Sikh Temple Shooting brings Question of Islamophobia

Editorials


An Army Veteran turned white supremacist entered a Sikh temple in  Wisconsin Aug. 5. and went on a shooting rampage, just 16 days after the  Colorado movie theater massacre. At the hands of gunman Michael Page’s work, six worshipers were left  dead and four wounded. Of those wounded was a police officer. Page,  40, later killed himself after being wounded by another police officer.

The shooting has, again, reunited the issue of gun control. Despite his  criminal record, Page legally bought the 9mm semiautomatic handgun,  bringing to debate whether gun control laws are strict enough. However, another topic surfacing addresses the psyche of the shooter as well as others who have a hatred for Islam. It’s called  Islamophobia and is a form of racism that has been around  since the early 1900s. The term is described as a prejudice, hatred or irrational  fear of Muslims. In the 2000s, there was an emerge of Islamophobics, no doubt from the  attacks of September 11.

A man prays outside the Sikh Temple of Wisconsin in Oak Creek, Wisconsin.

After that tragic day when the world trade centers collapsed, the United States turned on Muslims and Sikhs became hate crime targets. Even thought they are not the same religions, Sikhs are often confused with Muslims because they wear turbans and grow long beards.

It is not surprising to me that people fear Islam. Propaganda on television always show the Islamic nation at war, engaging in suicide bombings. Even our government has told us to question people in the Muslim faith, with the creation of their no fly list that prevents people from boarding planes under the presumption that they look like they could be a terrorist. From the outside looking in, it seems like Muslims are the enemy and are out to destroy us. Consequently, it’s only natural that a person who fought in this war be swayed to believe the same.
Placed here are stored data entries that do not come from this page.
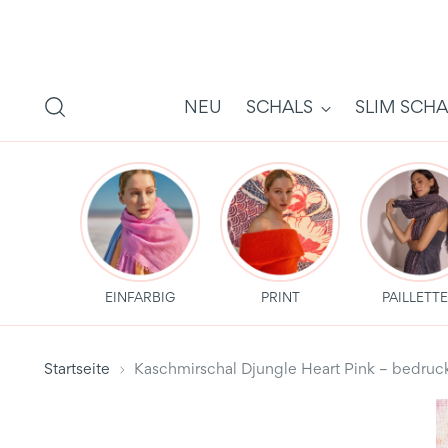
NEU
SCHALS
SLIM SCHA
EINFARBIG
PRINT
PAILLETT
Startseite
Kaschmirschal Djungle Heart Pink – bedr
I’m not justifying the action, I fully support the troops and believe they are good people for placing their lives in danger for our freedom. Everyone has their own free will to believe what they wish, even when subjected to images that can seem enticing even if their wrong. However, I am saying, giving the current situation, the concept of a veteran islamophobic is not that far fetched.
The question that everyone is asking is how do we stop Islamophobia? I would counter that with the question, how do we stop any types of discrimination or racism? The answer, I believe, is education. The first thing to do is to accept that we can’t blame an entire culture, religion or race for horrors in the world. Unfortunately, bad things happen and they will continue to happen, but you have to leave it at the people who did it and not generalize the act.

Also, we have to truly believe that we all were created equally, and our differences is what makes the world great. Our strengths allow each one of us the flourish and our weaknesses humbles us to work together. As we build each other up, we gain more inner strength.

Prejudice, hatred, and discrimination is wrong no matter what name we give it. It pains me every time I see an article like this, and I can only hope that one day we as a world will wise up and put hate crimes to rest. Until then my heart goes out to those in this tragedy, and I pray the survivors find peace.